UK authorities with the Information Commissioner’s Office raided the offices of Cambridge Analytica, a shady election-data firm that allegedly partnered with an app to take advantage of mile-wide loopholes in Facebook policies and run off with 50 million users’ data, on Friday.
Per the AP, the much-awaited raid took place after a High Court judge granted a warrant earlier in the day. Investigators took about seven hours to comb through the firm’s offices, concluding at 3am local time, and have not yet released any findings. Per the Guardian, a team of about 18 investigators was seen gaining entry to the company’s London headquarters, “led by a woman holding a piece of paper that appeared to be a warrant.”
Per the Guardian, authorities were looking for correspondence between Cambridge Analytica, its parent company SCL Group, and Cambridge University researcher Aleksandr Kogan, whose app “thisisyourdigitallife” allegedly harvested the 50 million profiles. Kogan’s app reportedly accomplished this by collecting data on the Facebook friends of some 270,000 people who downloaded it, something formally in violation of Facebook policy but also right in line with the social media giant’s long history of privacy violations.
The paper also reported investigators sought to determine whether the data remained in Cambridge Analytica’s possession despite the company’s repeated insistence it had been deleted, though that task may have been made more difficult given the four days that passed before the warrant was approved.

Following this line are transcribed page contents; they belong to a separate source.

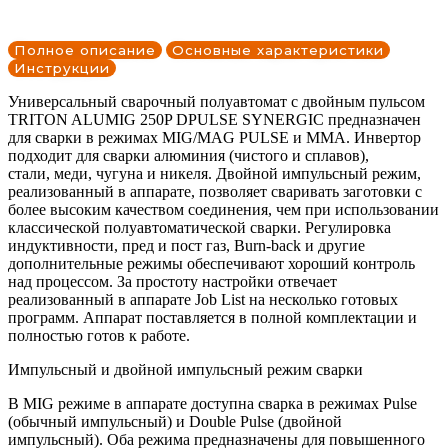
Полное описание
Основные характеристики
Инструкции
Универсальный сварочный полуавтомат с двойным пульсом
TRITON ALUMIG 250P DPULSE SYNERGIC предназначен
для сварки в режимах MIG/MAG PULSE и MMA. Инвертор
подходит для сварки алюминия (чистого и сплавов),
стали, меди, чугуна и никеля. Двойной импульсный режим,
реализованный в аппарате, позволяет сваривать заготовки с
более высоким качеством соединения, чем при использовании
классической полуавтоматической сварки. Регулировка
индуктивности, пред и пост газ, Burn-back и другие
дополнительные режимы обеспечивают хороший контроль
над процессом. За простоту настройки отвечает
реализованный в аппарате Job List на несколько готовых
программ. Аппарат поставляется в полной комплектации и
полностью готов к работе.
Импульсный и двойной импульсный режим сварки
В MIG режиме в аппарате доступна сварка в режимах Pulse
(обычный импульсный) и Double Pulse (двойной
импульсный). Оба режима предназначены для повышенного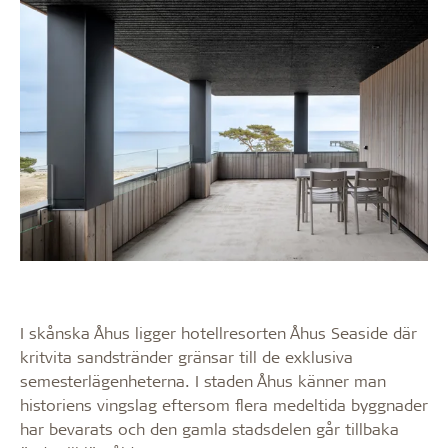
I skånska Åhus ligger hotellresorten Åhus Seaside där
kritvita sandstränder gränsar till de exklusiva
semesterlägenheterna. I staden Åhus känner man
historiens vingslag eftersom flera medeltida byggnader
har bevarats och den gamla stadsdelen går tillbaka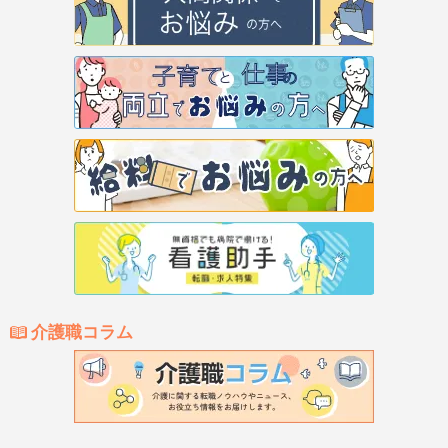
介護職コラム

“We will now need to assess and consider the evidence before deciding the next steps and coming to any conclusions,” an ICO spokesperson told the Guardian . “… This is just one part of a larger investigation into the use of personal data and analytics for political purposes.”
Cambridge Analytica suspended its CEO, Alexander Nix, earlier this week after video leaked of him bragging to undercover Channel 4 reporters that tactics used by his staff during elections could include bribery, extortion, and sex work —though the company has used the implausible excuse that Nix was actually vetting what he thought were potential clients for honesty. Acting CEO Alexander Tayler has stuck to the party line, insisting that any of the data the firm received was deleted and not used in its subsequent work on other campaigns like now-President Donald Trump’s 2016 run.
Nix had repeatedly insisted that Cambridge Analytica did no paid or unpaid work for the Brexit campaign, which ended in the UK’s (almost certainly disastrous) decision to leave the European Union. On Friday, the firm’s ex-business development director Brittany Kaiser challenged that account and said Cambridge Analytica had in fact performed several weeks’ work for Leave. EU, but that Leave. EU had skipped out on the contract after one phase of work was complete.